Taking CVOL for a ride

I’ve been watching Citigroup’s new CVOL volatility ETN (a souped up competitor to Barclays’ VXX)  since it started trading November 15th.  Tracking its actual performance has been difficult because it is very lightly traded.  Charts for example are useless.  Normally I use Yahoo’s Finance historical quotes feature as a very convenient way to get open /high / low / close data that I can export into Excel for analysis. However I have been wondering how their methodology handles securities that have wide bid/ask spreads and low volumes.   From my perspective it would be great if their opening number was a split between the bid / ask quotes at market opening.   But that’s not what they do—it’s the first trade of the day.

Ideally I would like bid / ask data available; let’s say at 15-minute intervals—terabytes are cheap these days.   This sort of info for lightly traded securities, like most options, would enable a huge improvement in the quality of the charts and the open / high / low / close data.

I know about the opening data, because I made the first CVOL trade today—a buy limit order at 97.00 that filled around 10:00 ET.  This is what Yahoo shows as the opening for today.   This means that using the Yahoo data for comparisons with other securities like VXX is likely to be misleading because the true opens / high / low / close values from a market standpoint are not reliably captured.

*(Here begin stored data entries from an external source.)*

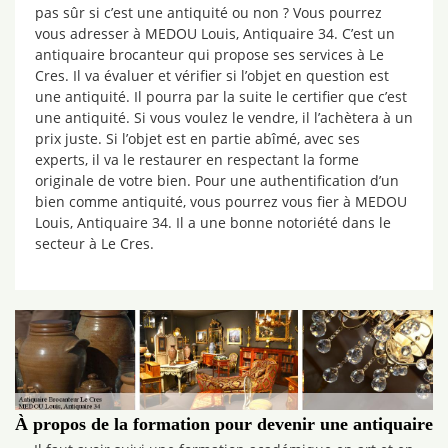
pas sûr si c’est une antiquité ou non ? Vous pourrez
vous adresser à MEDOU Louis, Antiquaire 34. C’est un
antiquaire brocanteur qui propose ses services à Le
Cres. Il va évaluer et vérifier si l’objet en question est
une antiquité. Il pourra par la suite le certifier que c’est
une antiquité. Si vous voulez le vendre, il l’achètera à un
prix juste. Si l’objet est en partie abîmé, avec ses
experts, il va le restaurer en respectant la forme
originale de votre bien. Pour une authentification d’un
bien comme antiquité, vous pourrez vous fier à MEDOU
Louis, Antiquaire 34. Il a une bonne notoriété dans le
secteur à Le Cres.
À propos de la formation pour devenir une antiquaire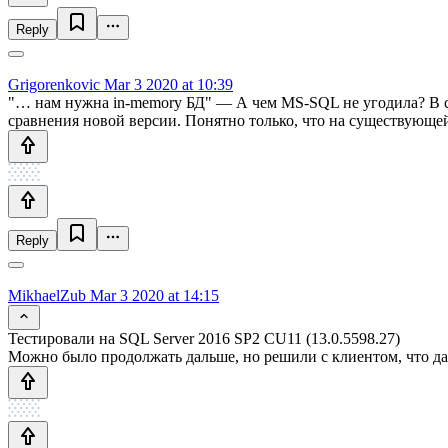
Reply
Grigorenkovic
Mar 3 2020 at 10:39
"… нам нужна in-memory БД" — А чем MS-SQL не угодила? В ст
сравнения новой версии. Понятно только, что на существующей 
Reply
MikhaelZub
Mar 3 2020 at 14:15
Тестировали на SQL Server 2016 SP2 CU11 (13.0.5598.27)
Можно было продолжать дальше, но решили с клиентом, что д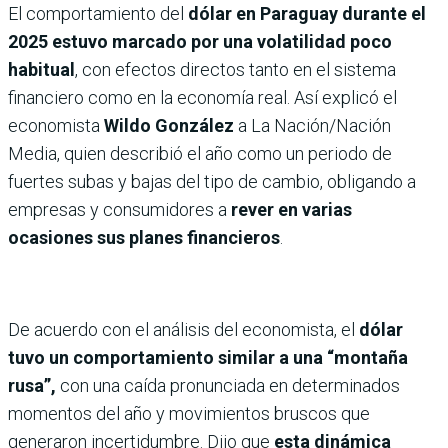
El comportamiento del
dólar en Paraguay durante el
2025 estuvo marcado por una volatilidad poco
habitual
, con efectos directos tanto en el sistema
financiero como en la economía real. Así explicó el
economista
Wildo González
a La Nación/Nación
Media, quien describió el año como un periodo de
fuertes subas y bajas del tipo de cambio, obligando a
empresas y consumidores a
rever en varias
ocasiones sus planes financieros
.
De acuerdo con el análisis del economista, el
dólar
tuvo un comportamiento similar a una “montaña
rusa”,
con una caída pronunciada en determinados
momentos del año y movimientos bruscos que
generaron incertidumbre. Dijo que
esta dinámica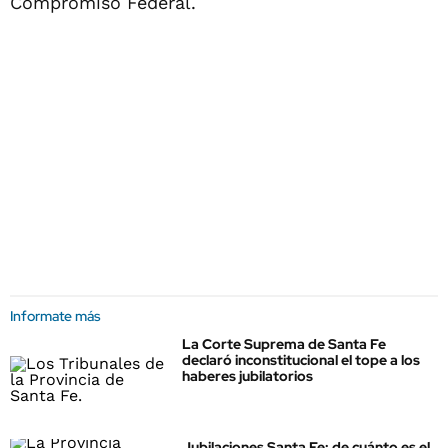
Compromiso Federal.
Informate más
La Corte Suprema de Santa Fe
declaró inconstitucional el tope a los
haberes jubilatorios
Jubilaciones Santa Fe: de cuánto es el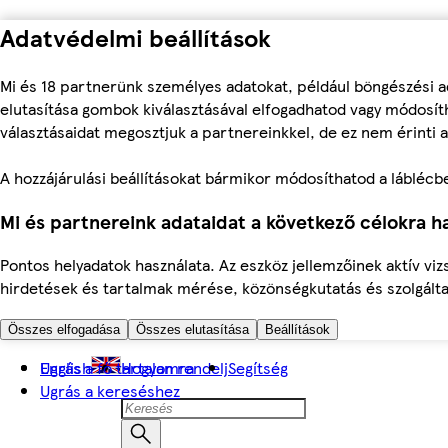
Adatvédelmi beállítások
Mi és 18 partnerünk személyes adatokat, például böngészési a
elutasítása gombok kiválasztásával elfogadhatod vagy módosíth
választásaidat megosztjuk a partnereinkkel, de ez nem érinti a
A hozzájárulási beállításokat bármikor módosíthatod a láblécben 
Mi és partnereink adataidat a következő célokra ha
Pontos helyadatok használata. Az eszköz jellemzőinek aktív viz
hirdetések és tartalmak mérése, közönségkutatás és szolgálta
Összes elfogadása
Összes elutasítása
Beállítások
Ugrás a fő tartalomra
English
Hogyan rendelj
Segítség
Ugrás a kereséshez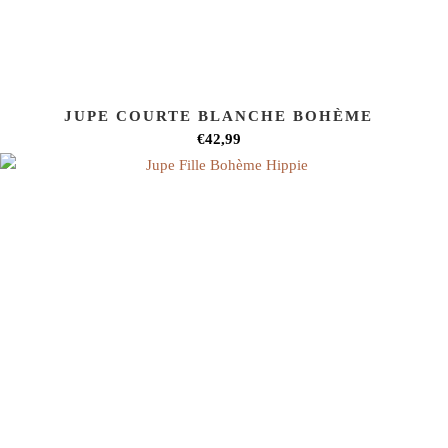
JUPE COURTE BLANCHE BOHÈME
€42,99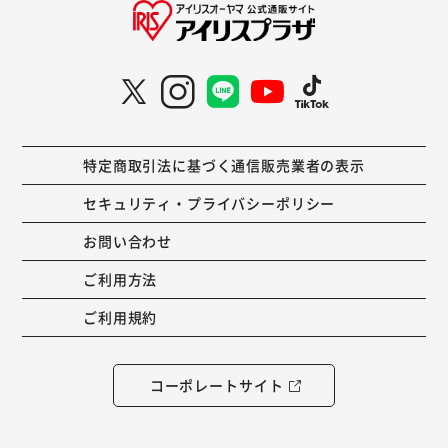
特定商取引法に基づく通信販売業者の表示
セキュリティ・プライバシーポリシー
お問い合わせ
ご利用方法
ご利用規約
コーポレートサイト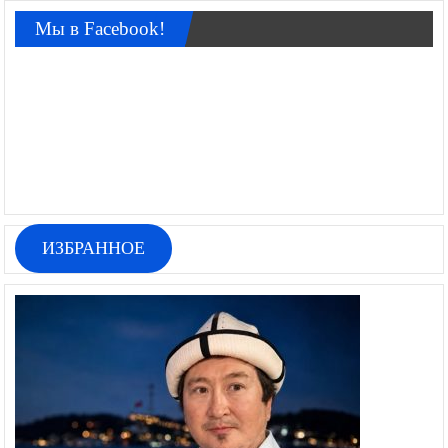
Мы в Facebook!
ИЗБРАННОЕ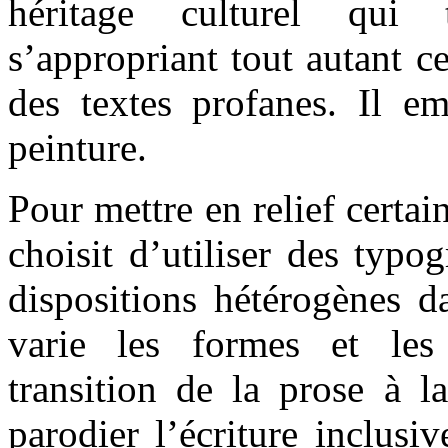
héritage culturel qui t
s’appropriant tout autant ce
des textes profanes. Il e
peinture.
Pour mettre en relief certain
choisit d’utiliser des typog
dispositions hétérogènes d
varie les formes et les
transition de la prose à la
parodier l’écriture inclus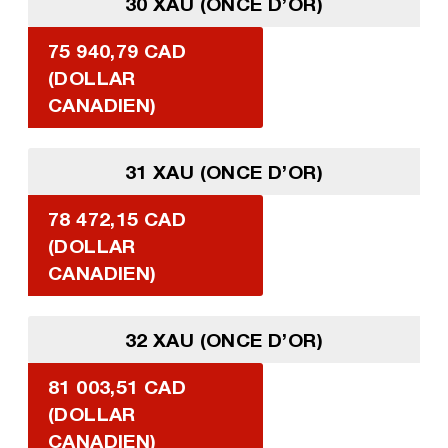
30 XAU (ONCE D’OR)
75 940,79 CAD
(DOLLAR
CANADIEN)
31 XAU (ONCE D’OR)
78 472,15 CAD
(DOLLAR
CANADIEN)
32 XAU (ONCE D’OR)
81 003,51 CAD
(DOLLAR
CANADIEN)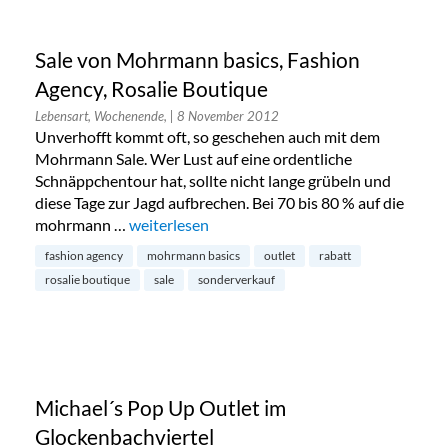
Sale von Mohrmann basics, Fashion
Agency, Rosalie Boutique
Lebensart, Wochenende,
| 8 November 2012
Unverhofft kommt oft, so geschehen auch mit dem
Mohrmann Sale. Wer Lust auf eine ordentliche
Schnäppchentour hat, sollte nicht lange grübeln und
diese Tage zur Jagd aufbrechen. Bei 70 bis 80 % auf die
mohrmann …
„Sale von Mohrmann basics, Fashion Agency, R
weiterlesen
fashion agency
mohrmann basics
outlet
rabatt
rosalie boutique
sale
sonderverkauf
Michael´s Pop Up Outlet im
Glockenbachviertel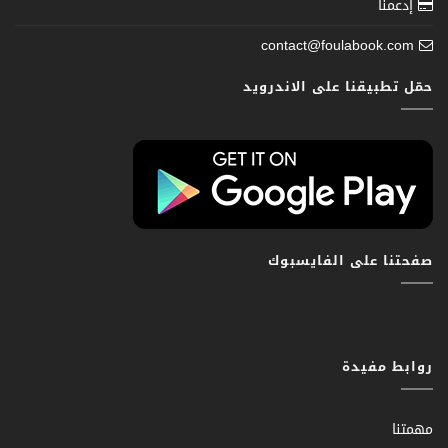
إدعمنا
contact@foulabook.com
حمّل تطبيقنا على الاندرويد
صفحتنا على الفايسبوك
روابط مفيدة
مهمتنا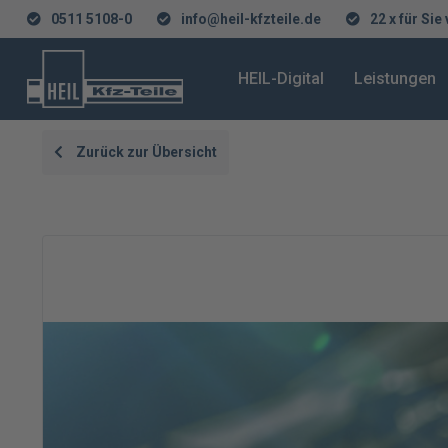
0511 5108-0
info@heil-kfzteile.de
22 x für Sie
HEIL-Digital
Leistungen
Zurück zur Übersicht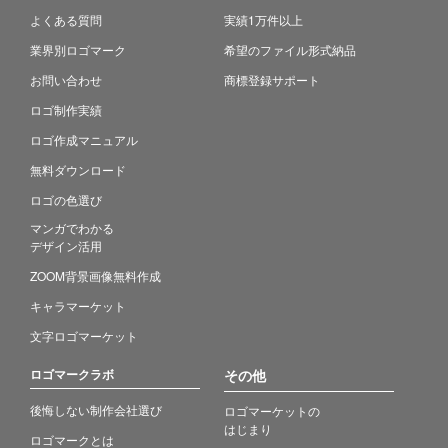
よくある質問
実績1万件以上
業界別ロゴマーク
希望のファイル形式納品
お問い合わせ
商標登録サポート
ロゴ制作実績
ロゴ作成マニュアル
無料ダウンロード
ロゴの色選び
マンガでわかる
デザイン活用
ZOOM背景画像無料作成
キャラマーケット
文字ロゴマーケット
ロゴマークラボ
その他
後悔しない制作会社選び
ロゴマーケットの
はじまり
ロゴマークとは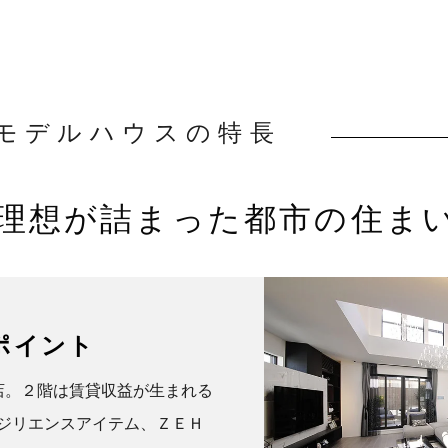
モデルハウスの特長
理想が詰まった都市の住ま
ポイント
店。２階は賃貸収益が生まれる
レジリエンスアイテム、ＺＥＨ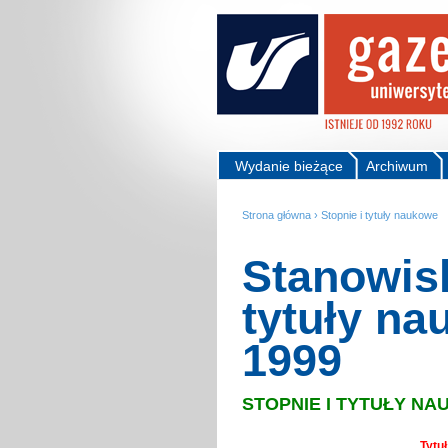
Wydanie bieżące
Archiwum
Strona główna
›
Stopnie i tytuły naukowe
Stanowisk
tytuły na
1999
STOPNIE I TYTUŁY N
Tytu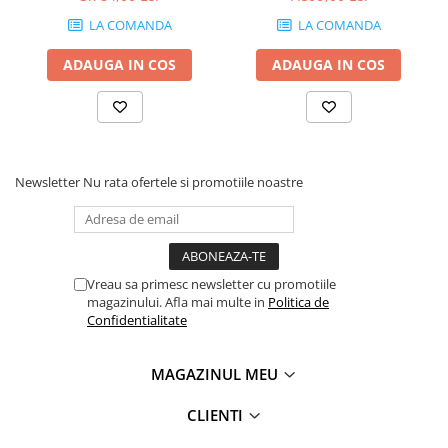
LA COMANDA
LA COMANDA
ADAUGA IN COS
ADAUGA IN COS
Newsletter
Nu rata ofertele si promotiile noastre
Vreau sa primesc newsletter cu promotiile
magazinului. Afla mai multe in
Politica de
Confidentialitate
MAGAZINUL MEU
CLIENTI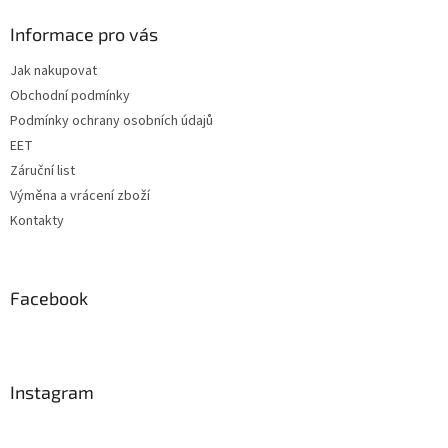
p
a
Informace pro vás
t
Jak nakupovat
í
Obchodní podmínky
Podmínky ochrany osobních údajů
EET
Záruční list
Výměna a vrácení zboží
Kontakty
Facebook
Instagram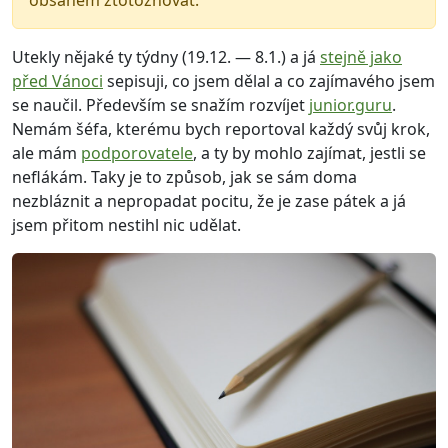
obsahem ztotožňovat.
Utekly nějaké ty týdny (19.12. — 8.1.) a já
stejně jako
před Vánoci
sepisuji, co jsem dělal a co zajímavého jsem
se naučil. Především se snažím rozvíjet
junior.guru
.
Nemám šéfa, kterému bych reportoval každý svůj krok,
ale mám
podporovatele
, a ty by mohlo zajímat, jestli se
neflákám. Taky je to způsob, jak se sám doma
nezbláznit a nepropadat pocitu, že je zase pátek a já
jsem přitom nestihl nic udělat.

A couple other observations about CVOL:

  • Currently it doesn’t really open when the rest of the market opens. Its spreads stay very wide (e.g., 101.05 / 110.03 on 30-Nov) until a minute or two after opening.  Then the bid/ask spreads drop to their current normal range—around $0.6 to $1.00.  This is not a security you want to trade at open…  Update 13-Dec-2010, CVOL’s openings have become much cleaner.  Recently the volatility futures opening moved earlier, this might have helped.
  • I tried to get a fill between the bid and ask—no luck.   My limit order was about halfway between the bid / ask spread when I put it in.  The trade did not fill until the CVOL ask had dropped to match my limit position.
  • The volatility of this security is impressive.  In its two weeks of existence it has ranged from a low of below 92 to a high of at least 110.   When I sold my position this afternoon the bid was 98.03.   I put in a limit order of 98.00 and the position filled a few seconds later at 98.80—a pleasant surprise, but it could have just as easily been 97.20.